During their migration, the Tai people assimilated languages and cultures from their neighboring populations, thus evolving into diverse Tai groups. Our study further indicated that this culture differentiation also involved genetic exchanges with their neighboring populations. For example, for the Ahom people from NEI that exhibited as an outlier in the PCA, it is recorded that besides Ahom language, this group also speaks the Assam language that belongs to the Indo-Aryan language family. During their invasion of upper Assam, the Ahom people also subjugated some local TB populations.40 Consequently, the culture of the modern Ahom people converge both the original Tai culture and the Tibeto-Burman culture. It is therefore not surprising that the Ahom people harbored high proportion of Tibeto-Burman prevalent haplogroups (for example, M9) and South Asian lineages (for example, M3, M5, M6, M30, M33 and M49; Supplementary Table S3). Similarly, affiliations between the Shan people and the Myanmar Tibeto-Burmans could be explained by the fact that the Shan people are now speaking both Shan language and Burmese language. In addition, we also noticed that the Dais from western Yunnan, the Lao people from Cambodia and Thais from Thailand are slightly shifted toward their neighboring AA groups, indicating genetic exchanges between these linguistically different populations. This is in line with the linguistic studies suggesting that the Tai populations had assimilated both rice farming technologies and terms from their surrounding AA populations during their formation.42

Interestingly, the advent of rice agriculture probably promoted the population expansion of the Tai people at 5 kya. This notion gets further support from the advent of rice agriculture into the Tais’ current locations at <5 kya, as indicated by archaeological records. For example, the fossils of rice grains found in Dadunzi site in Yuanmou, Yunnan, could be dated to 4000 BP.43 In addition, the introduction of rice into MSEA is even later,44 as suggested by grain casts in Ban Chiang in northeast Thailand (2000 BCE),45 as well as rice splikelets and chaff found in Khoh Phanom Di site in southern Thailand (1500–2000 BCE).46 Furthermore, given that this expansion time overlapped with the Bronze and Iron Ages in MSEA (1500 BC–500 AD), it is also probable that this rapid expansion could have facilitated the prosperity of the ancient kingdoms, such as the ‘Yue-Shang’ and ‘Da-Guang’ kingdoms established by the Tai people.1

In summary, by systematically studying the genetic landscape of the Tai people, our study revealed a common origin of this group at the northern area of their current locations (especially southern Yunnan).
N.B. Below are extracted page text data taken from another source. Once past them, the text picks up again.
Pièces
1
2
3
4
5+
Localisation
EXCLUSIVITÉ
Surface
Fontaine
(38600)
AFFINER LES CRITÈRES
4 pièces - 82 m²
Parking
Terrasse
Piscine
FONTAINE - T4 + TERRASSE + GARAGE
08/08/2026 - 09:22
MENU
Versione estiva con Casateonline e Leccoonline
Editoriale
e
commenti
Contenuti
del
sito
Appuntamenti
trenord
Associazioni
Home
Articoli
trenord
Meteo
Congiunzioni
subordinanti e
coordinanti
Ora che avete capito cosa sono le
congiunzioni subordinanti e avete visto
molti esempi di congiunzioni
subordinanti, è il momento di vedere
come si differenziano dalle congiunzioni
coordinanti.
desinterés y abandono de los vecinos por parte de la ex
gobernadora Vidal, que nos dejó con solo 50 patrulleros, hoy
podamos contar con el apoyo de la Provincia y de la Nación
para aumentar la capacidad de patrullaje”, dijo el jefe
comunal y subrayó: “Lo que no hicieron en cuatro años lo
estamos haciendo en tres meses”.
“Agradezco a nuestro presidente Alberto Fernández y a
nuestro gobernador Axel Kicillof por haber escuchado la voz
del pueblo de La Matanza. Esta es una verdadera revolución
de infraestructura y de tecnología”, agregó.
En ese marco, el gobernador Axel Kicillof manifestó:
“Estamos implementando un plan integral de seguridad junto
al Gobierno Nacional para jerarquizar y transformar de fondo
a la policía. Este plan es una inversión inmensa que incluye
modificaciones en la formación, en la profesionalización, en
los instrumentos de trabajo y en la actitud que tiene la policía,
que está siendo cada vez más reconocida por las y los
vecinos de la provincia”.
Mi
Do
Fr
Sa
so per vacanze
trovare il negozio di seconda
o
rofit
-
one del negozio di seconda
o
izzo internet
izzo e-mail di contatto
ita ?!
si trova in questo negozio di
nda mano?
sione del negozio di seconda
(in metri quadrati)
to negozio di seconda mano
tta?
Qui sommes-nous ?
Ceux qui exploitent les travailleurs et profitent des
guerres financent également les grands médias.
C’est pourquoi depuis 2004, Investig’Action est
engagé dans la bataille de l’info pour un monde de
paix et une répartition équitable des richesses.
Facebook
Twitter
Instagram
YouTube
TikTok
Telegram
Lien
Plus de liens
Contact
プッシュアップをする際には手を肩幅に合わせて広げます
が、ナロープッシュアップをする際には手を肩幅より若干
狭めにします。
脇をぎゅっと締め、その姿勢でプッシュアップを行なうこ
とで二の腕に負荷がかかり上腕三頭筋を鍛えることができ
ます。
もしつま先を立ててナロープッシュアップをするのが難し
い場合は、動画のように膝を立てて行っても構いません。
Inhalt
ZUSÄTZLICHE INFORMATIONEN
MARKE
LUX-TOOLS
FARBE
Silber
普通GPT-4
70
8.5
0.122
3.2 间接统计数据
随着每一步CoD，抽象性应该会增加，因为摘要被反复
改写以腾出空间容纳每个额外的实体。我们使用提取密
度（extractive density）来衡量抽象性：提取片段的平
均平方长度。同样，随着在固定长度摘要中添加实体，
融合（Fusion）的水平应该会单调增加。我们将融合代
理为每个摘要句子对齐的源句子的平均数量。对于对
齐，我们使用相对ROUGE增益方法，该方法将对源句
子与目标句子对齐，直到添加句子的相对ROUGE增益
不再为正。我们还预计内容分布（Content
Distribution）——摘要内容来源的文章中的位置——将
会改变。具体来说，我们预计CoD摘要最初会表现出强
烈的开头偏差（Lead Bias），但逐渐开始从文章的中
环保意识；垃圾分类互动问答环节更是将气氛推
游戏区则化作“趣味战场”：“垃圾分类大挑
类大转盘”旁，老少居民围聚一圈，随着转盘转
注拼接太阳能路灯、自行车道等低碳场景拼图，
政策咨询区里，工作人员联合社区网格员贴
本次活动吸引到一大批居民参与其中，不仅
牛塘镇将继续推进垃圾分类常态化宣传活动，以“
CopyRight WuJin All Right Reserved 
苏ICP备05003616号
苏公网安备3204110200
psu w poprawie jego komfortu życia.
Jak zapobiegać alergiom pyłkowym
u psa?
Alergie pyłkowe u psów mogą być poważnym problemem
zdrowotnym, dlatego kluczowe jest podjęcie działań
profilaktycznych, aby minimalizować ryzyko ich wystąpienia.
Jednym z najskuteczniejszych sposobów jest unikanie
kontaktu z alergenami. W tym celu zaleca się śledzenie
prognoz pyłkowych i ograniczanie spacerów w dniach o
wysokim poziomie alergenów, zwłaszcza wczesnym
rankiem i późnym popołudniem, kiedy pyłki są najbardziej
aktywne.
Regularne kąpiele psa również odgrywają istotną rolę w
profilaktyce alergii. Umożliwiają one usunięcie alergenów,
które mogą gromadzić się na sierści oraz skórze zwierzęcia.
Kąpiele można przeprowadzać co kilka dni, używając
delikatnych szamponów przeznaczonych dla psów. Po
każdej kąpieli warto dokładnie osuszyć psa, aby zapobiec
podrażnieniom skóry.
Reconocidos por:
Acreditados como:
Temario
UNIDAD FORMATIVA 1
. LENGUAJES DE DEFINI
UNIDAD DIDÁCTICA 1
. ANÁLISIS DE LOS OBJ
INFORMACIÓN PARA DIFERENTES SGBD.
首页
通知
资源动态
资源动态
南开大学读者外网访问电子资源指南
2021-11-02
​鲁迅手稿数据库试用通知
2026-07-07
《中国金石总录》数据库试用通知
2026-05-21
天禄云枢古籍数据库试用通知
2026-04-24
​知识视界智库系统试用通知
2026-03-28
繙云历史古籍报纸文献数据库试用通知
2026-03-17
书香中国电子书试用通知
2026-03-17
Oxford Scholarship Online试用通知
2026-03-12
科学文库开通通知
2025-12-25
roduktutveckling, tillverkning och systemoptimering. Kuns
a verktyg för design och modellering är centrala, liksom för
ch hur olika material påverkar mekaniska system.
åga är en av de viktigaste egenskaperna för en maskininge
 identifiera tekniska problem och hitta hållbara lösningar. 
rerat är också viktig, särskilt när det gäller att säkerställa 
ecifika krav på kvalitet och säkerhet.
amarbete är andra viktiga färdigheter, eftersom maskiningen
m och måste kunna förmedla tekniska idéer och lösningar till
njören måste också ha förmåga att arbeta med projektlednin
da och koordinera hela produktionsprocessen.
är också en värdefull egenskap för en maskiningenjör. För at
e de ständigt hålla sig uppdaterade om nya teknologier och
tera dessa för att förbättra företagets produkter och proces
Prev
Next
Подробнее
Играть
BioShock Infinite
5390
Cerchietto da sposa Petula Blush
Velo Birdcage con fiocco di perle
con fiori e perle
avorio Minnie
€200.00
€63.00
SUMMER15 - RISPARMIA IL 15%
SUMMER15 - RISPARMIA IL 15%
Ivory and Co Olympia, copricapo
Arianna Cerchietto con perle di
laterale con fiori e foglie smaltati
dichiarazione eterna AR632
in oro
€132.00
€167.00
After that, the Tai people assimilated both culture and gene flow from their neighboring populations, thus involving into different Tai groups with diverse cultures and genetic divergences. Considering the wide coverage of our Tai samples, our study is essential in understanding the ethnohistory of the Tai people, as well as the peopling of MSEA from the maternal genetic perspective.